Bhanupratappur is a town and a  Notified Area Council in Kanker district in the Indian state of Chhattisgarh. It is the administrative headquarters of its eponymous development block,  tehsil, and constituency of the Chhattisgarh Legislative Assembly. The town derives its name from King Bhanupratap Dev, the last ruler of erstwhile Kanker princely state.

History 
A few years after the death of the last king of Kanker, Bhanupratap Dev (1969), a village was established in his memory, named Bhanupratappur.

Demographics
According to the 2011 Census, Bhanupratappur has a population of 8,856. Males constitute 49.7% (4401) of the population whereas females constitute 50.3% (4455). The sex ratio is 1012 females per 1000 males, higher than the national average of 940 per 1000. Children below 6 years of age constitute 10.87% of the population with child sex ratio at 941 males per 1000 females.

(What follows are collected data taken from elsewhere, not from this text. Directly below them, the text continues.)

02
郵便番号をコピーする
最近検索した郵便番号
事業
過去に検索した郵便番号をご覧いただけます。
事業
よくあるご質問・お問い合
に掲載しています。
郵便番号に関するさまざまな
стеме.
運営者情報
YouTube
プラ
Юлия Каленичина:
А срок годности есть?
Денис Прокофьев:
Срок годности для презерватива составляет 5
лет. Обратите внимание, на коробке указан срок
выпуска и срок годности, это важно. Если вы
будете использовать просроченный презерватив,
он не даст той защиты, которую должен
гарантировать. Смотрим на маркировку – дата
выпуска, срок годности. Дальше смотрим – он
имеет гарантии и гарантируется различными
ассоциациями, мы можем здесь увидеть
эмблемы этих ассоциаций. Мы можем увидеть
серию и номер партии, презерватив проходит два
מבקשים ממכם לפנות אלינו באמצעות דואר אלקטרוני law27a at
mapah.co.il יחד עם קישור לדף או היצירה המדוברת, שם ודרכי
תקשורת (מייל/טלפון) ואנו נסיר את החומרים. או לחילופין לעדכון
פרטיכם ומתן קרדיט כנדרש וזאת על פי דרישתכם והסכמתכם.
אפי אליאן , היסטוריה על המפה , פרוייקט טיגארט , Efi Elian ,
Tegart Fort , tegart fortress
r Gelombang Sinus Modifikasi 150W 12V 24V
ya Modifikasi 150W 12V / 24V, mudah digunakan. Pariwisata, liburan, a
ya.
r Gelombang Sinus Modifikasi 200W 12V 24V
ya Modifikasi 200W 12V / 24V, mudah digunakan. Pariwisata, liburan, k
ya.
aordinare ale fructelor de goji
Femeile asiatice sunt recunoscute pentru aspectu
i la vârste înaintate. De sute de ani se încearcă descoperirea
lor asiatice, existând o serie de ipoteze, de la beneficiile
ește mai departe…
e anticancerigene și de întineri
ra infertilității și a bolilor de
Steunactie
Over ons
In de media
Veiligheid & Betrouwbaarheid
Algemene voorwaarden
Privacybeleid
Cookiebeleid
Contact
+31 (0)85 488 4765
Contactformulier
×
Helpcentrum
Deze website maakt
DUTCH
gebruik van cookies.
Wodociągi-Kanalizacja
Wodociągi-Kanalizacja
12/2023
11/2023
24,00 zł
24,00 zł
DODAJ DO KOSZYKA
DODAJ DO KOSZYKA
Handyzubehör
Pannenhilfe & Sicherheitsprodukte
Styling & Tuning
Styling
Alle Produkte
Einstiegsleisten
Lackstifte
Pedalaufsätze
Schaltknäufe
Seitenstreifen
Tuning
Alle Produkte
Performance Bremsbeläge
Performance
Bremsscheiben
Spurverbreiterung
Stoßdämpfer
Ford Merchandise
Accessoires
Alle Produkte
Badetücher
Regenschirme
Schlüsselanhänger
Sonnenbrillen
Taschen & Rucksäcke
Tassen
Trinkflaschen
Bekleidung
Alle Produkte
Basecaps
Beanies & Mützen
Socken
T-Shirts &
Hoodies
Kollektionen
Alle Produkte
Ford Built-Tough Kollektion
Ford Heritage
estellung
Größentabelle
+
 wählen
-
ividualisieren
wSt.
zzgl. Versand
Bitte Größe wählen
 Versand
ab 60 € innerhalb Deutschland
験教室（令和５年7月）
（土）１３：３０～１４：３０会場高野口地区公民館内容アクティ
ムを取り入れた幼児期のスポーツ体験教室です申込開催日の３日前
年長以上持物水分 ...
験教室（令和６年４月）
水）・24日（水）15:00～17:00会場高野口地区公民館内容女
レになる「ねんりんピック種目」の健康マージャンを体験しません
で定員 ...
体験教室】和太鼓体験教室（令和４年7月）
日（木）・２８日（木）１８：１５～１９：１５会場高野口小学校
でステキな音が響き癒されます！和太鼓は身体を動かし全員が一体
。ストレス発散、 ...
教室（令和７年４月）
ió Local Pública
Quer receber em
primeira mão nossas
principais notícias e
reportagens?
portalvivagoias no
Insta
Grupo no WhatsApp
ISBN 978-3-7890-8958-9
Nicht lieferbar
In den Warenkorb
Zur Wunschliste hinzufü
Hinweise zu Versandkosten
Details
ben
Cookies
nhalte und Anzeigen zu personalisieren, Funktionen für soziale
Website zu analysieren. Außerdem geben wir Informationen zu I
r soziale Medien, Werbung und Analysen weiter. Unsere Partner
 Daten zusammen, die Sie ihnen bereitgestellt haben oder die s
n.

The effective literacy rate is 90.47%; male literacy rate being 95.48% and female literacy rate being 84.97%, significantly higher than the national average of 73%.

Hindus comprise the majority with 87.84% of the population. Muslims comprise 4.3%, Sikhs 2.13%, Christians 1.42%, Jains 1.02%, and Buddhists 0.79%. Of the population, 2.50% did not identify themselves with any religion, whereas 0.01% did not want to reveal their religion.

Transportation

Roadways
Bhanupratappur is situated at the intersection of two major Chhattisgarh State Highways SH 5 (Shahdol-Rajnandgaon-Bhadrachalam) and SH 6 (Khariyar-Kanker-Gadchiroli), which cross at Baba Satram Shah Chowk in the heart of the town. It also links to SH 25 (Bhanupratappur-Durgukondal-Kapsi-Pakhanjur) via SH 5 at Keoti,  south of Bhanupratappur. Being an important transit stop in the region, it is well connected to all major towns and cities in the state by regular bus service.

Railways
Bhanupratappur was connected to the Indian Railway network on 14 April 2018 as part of the Dalli Rajhara–Jagdalpur line of South East Central Railway zone. The DEMU train to Raipur was flagged off by the Prime Minister Narendra Modi. The railway line has established direct rail connectivity between Bhanupratappur and the state capital, Raipur (150 km away), as well as the industrial town of Bhilai (120 km away).

Air transport
The nearest airport is Swami Vivekananda Airport in Raipur, around 150 km away by road.